I have read so many Jewish books and teachings and have resigned myself to stand up to evil and not be afraid to bring out the truth. This is not a choice this is a mitzvah, as you well know. As you also know Evil Begets Evil and I will not promote this.
Am I blessed for having this happen to me twice in my life? I really think so because I have strong ethical convictions and a lot of purpose in my life. I just know I will continue to live by the 10 Commandments and do what is right and use lawful means to help my children who are innocent victims of parental alienation and not just stand by and watch as so many did during the Holocaust. Thus, I have very little patience and understanding for those who take this latter approach and thus, choose to surround myself with people who chose the former approach, like you.
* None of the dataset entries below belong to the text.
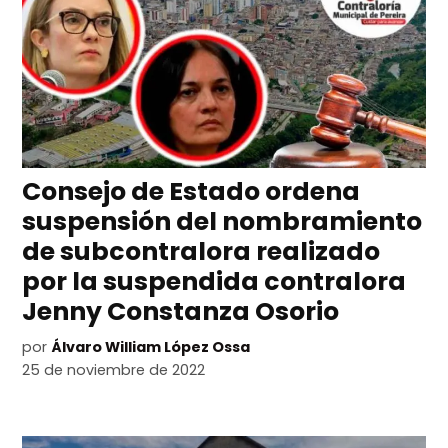
Consejo de Estado ordena
suspensión del nombramiento
de subcontralora realizado
por la suspendida contralora
Jenny Constanza Osorio
por
Álvaro William López Ossa
25 de noviembre de 2022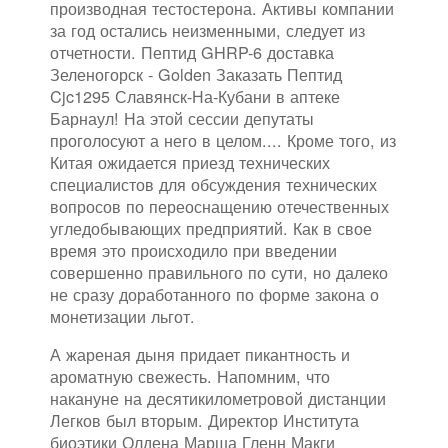
производная тестостерона. Активы компании
за год остались неизменными, следует из
отчетности. Пептид GHRP-6 доставка
Зеленогорск - Golden Заказать Пептид
Cjc1295 Славянск-На-Кубани в аптеке
Барнаул! На этой сессии депутаты
проголосуют а него в целом.... Кроме того, из
Китая ожидается приезд технических
специалистов для обсуждения технических
вопросов по переоснащению отечественных
угледобывающих предприятий. Как в свое
время это происходило при введении
совершенно правильного по сути, но далеко
не сразу доработанного по форме закона о
монетизации льгот.
А жареная дыня придает пикантность и
ароматную свежесть. Напомним, что
накануне на десятикилометровой дистанции
Легков был вторым. Директор Института
биоэтики Олдена Марша Гленн Макги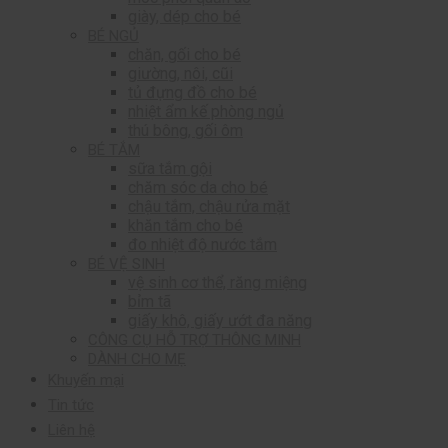
giày, dép cho bé
BÉ NGỦ
chăn, gối cho bé
giường, nôi, cũi
tủ đựng đồ cho bé
nhiệt ẩm kế phòng ngủ
thú bông, gối ôm
BÉ TẮM
sữa tắm gội
chăm sóc da cho bé
chậu tắm, chậu rửa mặt
khăn tắm cho bé
đo nhiệt độ nước tắm
BÉ VỆ SINH
vệ sinh cơ thể, răng miệng
bỉm tã
giấy khô, giấy ướt đa năng
CÔNG CỤ HỖ TRỢ THÔNG MINH
DÀNH CHO MẸ
Khuyến mại
Tin tức
Liên hệ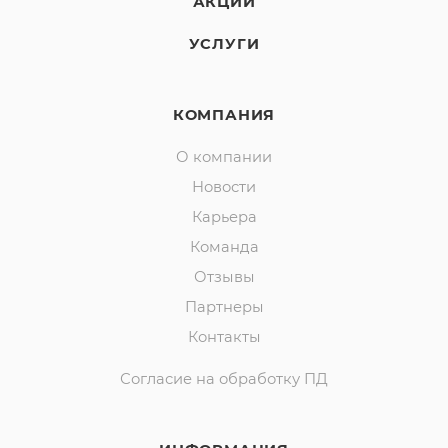
АКЦИИ
УСЛУГИ
КОМПАНИЯ
О компании
Новости
Карьера
Команда
Отзывы
Партнеры
Контакты
Согласие на обработку ПД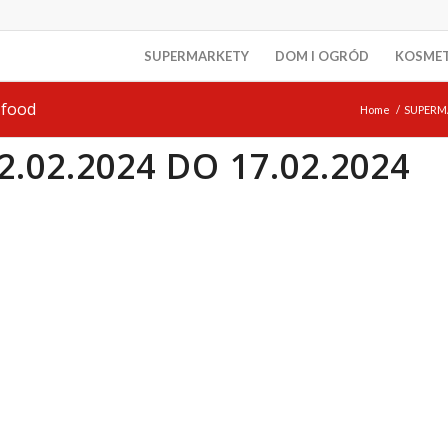
SUPERMARKETY
DOM I OGRÓD
KOSME
 food
Home
/
SUPERM
.02.2024 DO 17.02.2024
Does this explain my intent focus on doing what is right and helping others?
Ralph, if anything should ever happen to me, please just make sure my children see this email. Julie and Michael attend Cornell University and Stephen graduated last year but I do not know where he is or what he is doing.
I am hopeful, with my Jewish ways, I will bring out the truth and renew my relationships and have a beautiful life post divorce.
Ralph Resnick [email protected]
Sara, thank you for sharing so much of your life, and pain, with me. I hold that very dear that you would trust me with so much of your life and the way that people have treated you in the past. I hope that the future will hold only good things for you, which is what you deserve. I also hope that the day will come that your children will learn to appreciate the wonderful and caring mother that they have.
Thank you again for trusting me with all that you have shared. I promise to be in contact with your children if something we to happen to, God forbid.